(Records from a data source)
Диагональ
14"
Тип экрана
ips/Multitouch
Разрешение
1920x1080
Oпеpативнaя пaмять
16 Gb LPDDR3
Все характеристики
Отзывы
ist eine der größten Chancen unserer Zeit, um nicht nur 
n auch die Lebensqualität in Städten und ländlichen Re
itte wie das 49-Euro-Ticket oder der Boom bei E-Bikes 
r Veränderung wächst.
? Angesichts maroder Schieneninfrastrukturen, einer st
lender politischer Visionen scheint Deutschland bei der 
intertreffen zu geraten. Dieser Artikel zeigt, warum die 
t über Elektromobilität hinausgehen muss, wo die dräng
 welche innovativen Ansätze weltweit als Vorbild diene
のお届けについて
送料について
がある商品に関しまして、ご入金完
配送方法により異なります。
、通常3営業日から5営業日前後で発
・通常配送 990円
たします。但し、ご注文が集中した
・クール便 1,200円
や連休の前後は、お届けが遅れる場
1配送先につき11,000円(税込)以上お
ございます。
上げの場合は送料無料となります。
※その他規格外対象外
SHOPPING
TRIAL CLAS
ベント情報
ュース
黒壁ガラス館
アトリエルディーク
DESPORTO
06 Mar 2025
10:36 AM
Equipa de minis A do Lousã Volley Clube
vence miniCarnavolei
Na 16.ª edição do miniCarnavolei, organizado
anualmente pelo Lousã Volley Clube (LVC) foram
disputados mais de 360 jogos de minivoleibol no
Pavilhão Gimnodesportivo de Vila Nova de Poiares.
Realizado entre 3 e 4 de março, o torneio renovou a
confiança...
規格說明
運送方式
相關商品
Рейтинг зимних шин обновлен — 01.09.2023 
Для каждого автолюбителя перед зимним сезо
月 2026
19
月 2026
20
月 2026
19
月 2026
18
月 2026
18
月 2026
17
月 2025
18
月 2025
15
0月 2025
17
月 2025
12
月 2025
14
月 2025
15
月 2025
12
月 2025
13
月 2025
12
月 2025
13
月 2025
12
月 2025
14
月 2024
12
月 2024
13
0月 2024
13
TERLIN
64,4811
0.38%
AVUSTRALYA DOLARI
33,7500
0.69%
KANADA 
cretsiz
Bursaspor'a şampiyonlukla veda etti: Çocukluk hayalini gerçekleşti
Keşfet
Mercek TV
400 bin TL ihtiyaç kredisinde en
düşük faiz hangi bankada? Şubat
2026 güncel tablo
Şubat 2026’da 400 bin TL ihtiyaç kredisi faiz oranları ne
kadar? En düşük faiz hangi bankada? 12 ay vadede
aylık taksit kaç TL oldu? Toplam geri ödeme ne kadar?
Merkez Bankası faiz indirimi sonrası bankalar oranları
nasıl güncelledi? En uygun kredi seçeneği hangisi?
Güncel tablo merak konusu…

What the task asks:
Reply with nothing but the number of lines in the data that include the word "kadar".

Written answer:
2